Menyaksikan 47 Ronin mungkin
akan membuat banyak orang berharap bahwa film ini dapat lebih berfokus pada
kisah asli legenda asal Jepang yang menjadi sumber ceritanya dengan memberikan
peran yang lebih besar bagi karakter-karakter asli tersebut. Terbukti, plot
penceritaan mengenai empat puluh tujuh ronin yang berusaha untuk membalaskan
dendam tuan mereka mampu tampil lebih hidup dan menarik. Meskipun
karakter-karakter yang berperan dalam plot penceritaan tersebut terkesan begitu
diminimalisir kehadirannya demi memperbesar porsi peran dari karakter Kai,
namun para aktor yang berasal dari Jepang seperti the film Hiroyuki Sanada,
Tadanobu Asano dan Min Tanaka berhasil hadir dengan penampilan yang sangat
mengesankan. Begitu pula dengan Rinko Kikuchi yang terlihat mampu
bersenang-senang dengan karakternya sebagai seorang penyihir. 47 Ronin juga
berhasil hadir dengan kualitas tata produksi yang meyakinkan, khususnya dari
sisi tata kostum, sinematografi dan art direction.
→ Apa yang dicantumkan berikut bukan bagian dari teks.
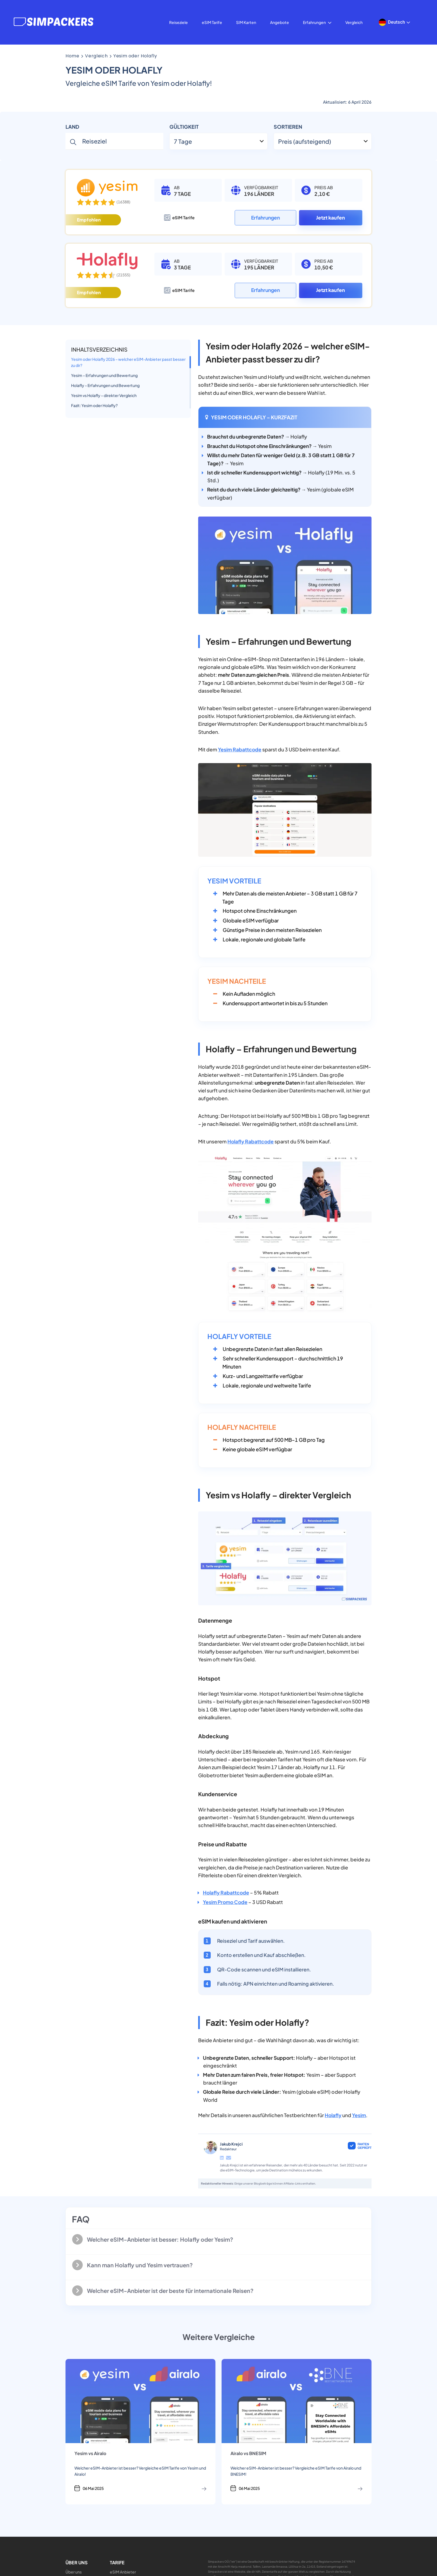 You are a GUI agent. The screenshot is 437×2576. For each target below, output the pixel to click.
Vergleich (354, 22)
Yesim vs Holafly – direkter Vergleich (104, 395)
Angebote (279, 22)
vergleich (96, 56)
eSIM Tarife (212, 22)
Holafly (333, 2115)
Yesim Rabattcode (239, 749)
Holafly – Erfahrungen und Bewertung (105, 385)
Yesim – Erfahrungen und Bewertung (104, 375)
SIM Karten (246, 22)
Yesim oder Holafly (135, 56)
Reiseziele (178, 22)
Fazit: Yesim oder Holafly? (94, 405)
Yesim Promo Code (225, 1902)
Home (72, 56)
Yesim (359, 2115)
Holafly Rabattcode (250, 1141)
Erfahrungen (317, 22)
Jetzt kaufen (330, 218) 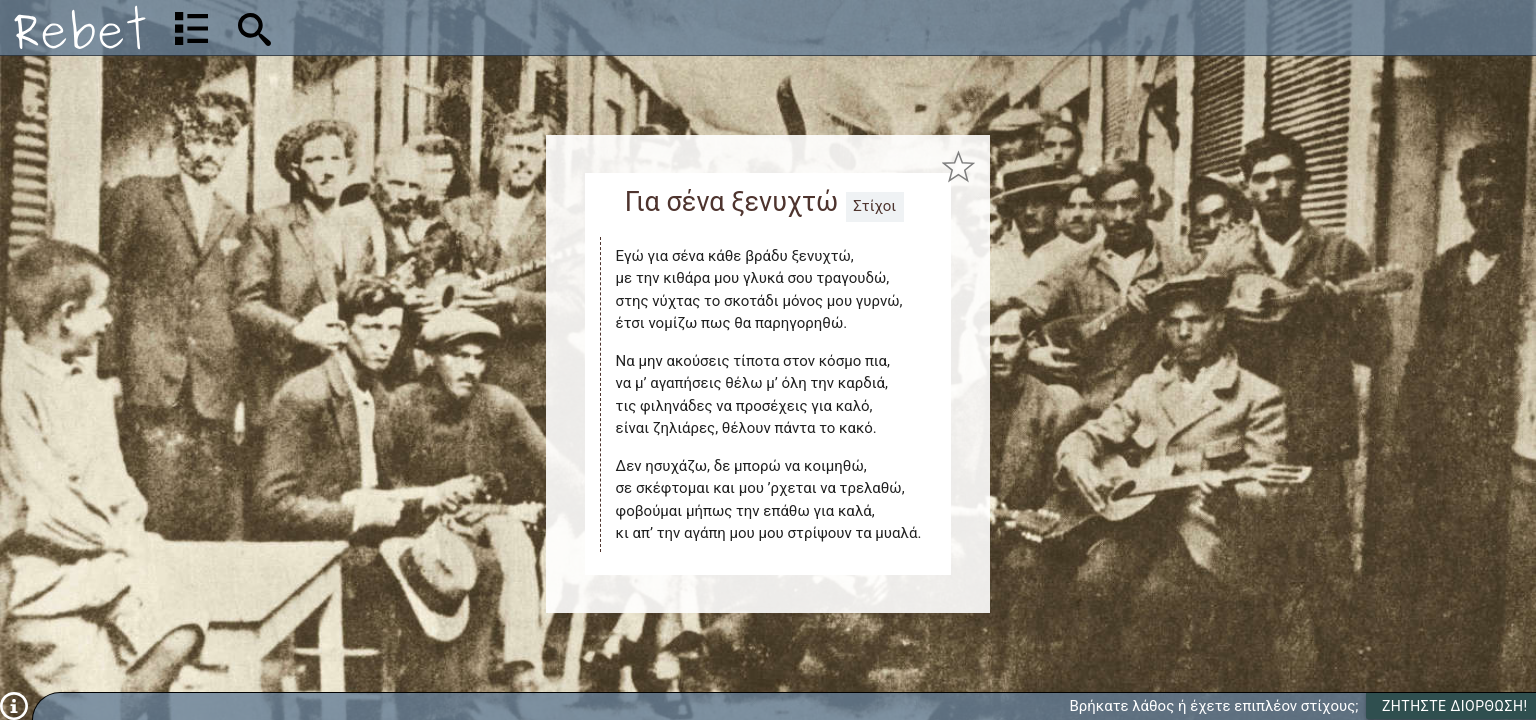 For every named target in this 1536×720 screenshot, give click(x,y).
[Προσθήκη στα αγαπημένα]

Dengan tujuan untuk memberikan
citarasa internasional, Hollywood kemudian memberikan beberapa perubahan pada
sebuah kisah legendaris yang berasal dari Jepang. Perubahan-perubahan tersebut
dilakukan dengan menambahkan karakter berpenampilan Hollywood, plot bernuansa mistis
serta sebuah jalinan kisah romansa. Sayangnya, perubahan-perubahan itulah yang
kemudian justru membuat 47 Ronin terasa berjalan terlalu datar ketika
kedua penulis naskahnya, Chris Morgan dan Hossein Amini, gagal untuk memberikan
pengembangan kisah yang berimbang daya tariknya dengan kisah legenda asli yang
coba dihadirkan oleh 47 Ronin. Sebagai sebuah debut penyutradaraan, Carl
Erik Rinsch sebenarnya telah memberikan usaha yang terbaik dengan menghadirkan
ritme penceritaan yang tepat sekaligus merangkai penampilan film ini dengan
tata produksi yang kuat. Meskipun begitu, tetap saja, berbagai usaha tersebut
tidak akan berhasil tanpa diiringi dengan struktur cerita yang benar-benar
kuat. 47 Ronin tampak sebagai sebuah mimpi yang ambisius namun tanpa
diiringi dengan usaha yang kuat untuk mewujudkannya.